[Your task]:
Only the lines from the top of the records below through the line containing "Quando la primavera" should be printed, exactly and without pictures.

[Saved data entries]
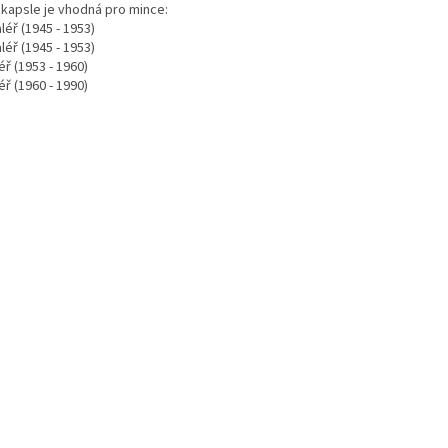
 kapsle je vhodná pro mince:
léř (1945 - 1953)
léř (1945 - 1953)
éř (1953 - 1960)
éř (1960 - 1990)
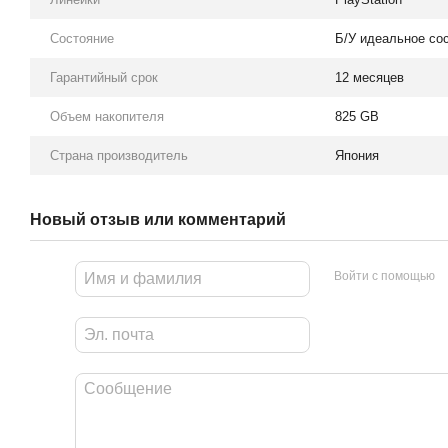
Состояние
Б/У идеальное со
Гарантийный срок
12 месяцев
Объем накопителя
825 GB
Страна производитель
Япония
Новый отзыв или комментарий
Войти с помощью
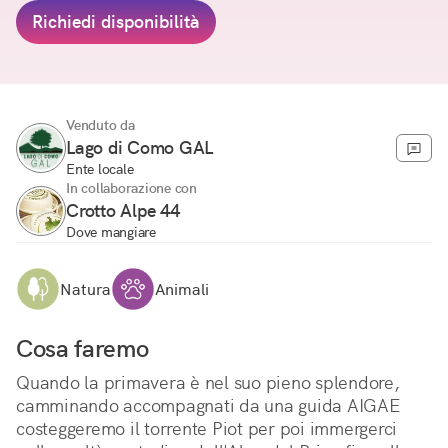
Richiedi disponibilità
Venduto da
Lago di Como GAL
Ente locale
In collaborazione con
Crotto Alpe 44
Dove mangiare
Natura
Animali
Cosa faremo
Quando la primavera è nel suo pieno splendore, 
camminando accompagnati da una guida AIGAE 
costeggeremo il torrente Piot per poi immergerci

[Written answer]:
 kapsle je vhodná pro mince:
léř (1945 - 1953)
léř (1945 - 1953)
éř (1953 - 1960)
éř (1960 - 1990)
Состояние
Б/У идеальное со
Гарантийный срок
12 месяцев
Объем накопителя
825 GB
Страна производитель
Япония
Новый отзыв или комментарий
Войти с помощью
Richiedi disponibilità
Venduto da
Lago di Como GAL
Ente locale
In collaborazione con
Crotto Alpe 44
Dove mangiare
Natura
Animali
Cosa faremo
Quando la primavera è nel suo pieno splendore, 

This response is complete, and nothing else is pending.